◆ **WORK TO COMPLETE**:
From the records, return each line that has the word "Renée" in it.

◆ **LISTED ENTRIES**:
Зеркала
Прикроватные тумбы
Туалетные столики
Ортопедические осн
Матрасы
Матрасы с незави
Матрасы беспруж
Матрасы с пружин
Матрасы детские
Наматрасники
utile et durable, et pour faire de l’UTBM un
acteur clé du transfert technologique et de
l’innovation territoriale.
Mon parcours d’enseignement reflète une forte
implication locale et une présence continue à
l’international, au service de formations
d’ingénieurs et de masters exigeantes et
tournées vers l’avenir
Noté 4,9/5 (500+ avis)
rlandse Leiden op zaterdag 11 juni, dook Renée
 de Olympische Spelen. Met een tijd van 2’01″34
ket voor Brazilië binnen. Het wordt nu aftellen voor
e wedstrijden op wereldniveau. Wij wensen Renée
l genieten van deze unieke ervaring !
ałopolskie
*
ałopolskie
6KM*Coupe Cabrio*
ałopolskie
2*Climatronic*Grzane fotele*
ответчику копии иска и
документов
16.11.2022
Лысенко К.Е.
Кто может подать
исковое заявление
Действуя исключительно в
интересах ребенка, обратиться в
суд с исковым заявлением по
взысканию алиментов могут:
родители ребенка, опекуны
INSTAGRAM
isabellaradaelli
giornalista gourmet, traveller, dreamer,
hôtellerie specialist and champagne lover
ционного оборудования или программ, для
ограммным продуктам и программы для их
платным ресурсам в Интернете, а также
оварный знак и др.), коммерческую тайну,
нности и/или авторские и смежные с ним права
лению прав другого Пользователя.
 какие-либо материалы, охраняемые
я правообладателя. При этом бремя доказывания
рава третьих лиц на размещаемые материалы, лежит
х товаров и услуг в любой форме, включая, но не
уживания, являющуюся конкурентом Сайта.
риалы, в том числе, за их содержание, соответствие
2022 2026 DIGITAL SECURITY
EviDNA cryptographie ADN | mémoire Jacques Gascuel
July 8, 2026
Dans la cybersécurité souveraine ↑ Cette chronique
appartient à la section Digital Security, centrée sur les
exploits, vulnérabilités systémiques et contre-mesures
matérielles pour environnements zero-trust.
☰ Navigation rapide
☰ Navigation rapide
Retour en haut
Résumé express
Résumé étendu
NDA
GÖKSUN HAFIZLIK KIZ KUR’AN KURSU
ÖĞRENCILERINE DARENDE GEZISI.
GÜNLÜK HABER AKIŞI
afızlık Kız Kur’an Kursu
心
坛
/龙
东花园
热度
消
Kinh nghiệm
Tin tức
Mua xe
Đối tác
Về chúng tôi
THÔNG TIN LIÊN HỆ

◆ **RESULT FOR THIS EXERCISE**:
rlandse Leiden op zaterdag 11 juni, dook Renée
e wedstrijden op wereldniveau. Wij wensen Renée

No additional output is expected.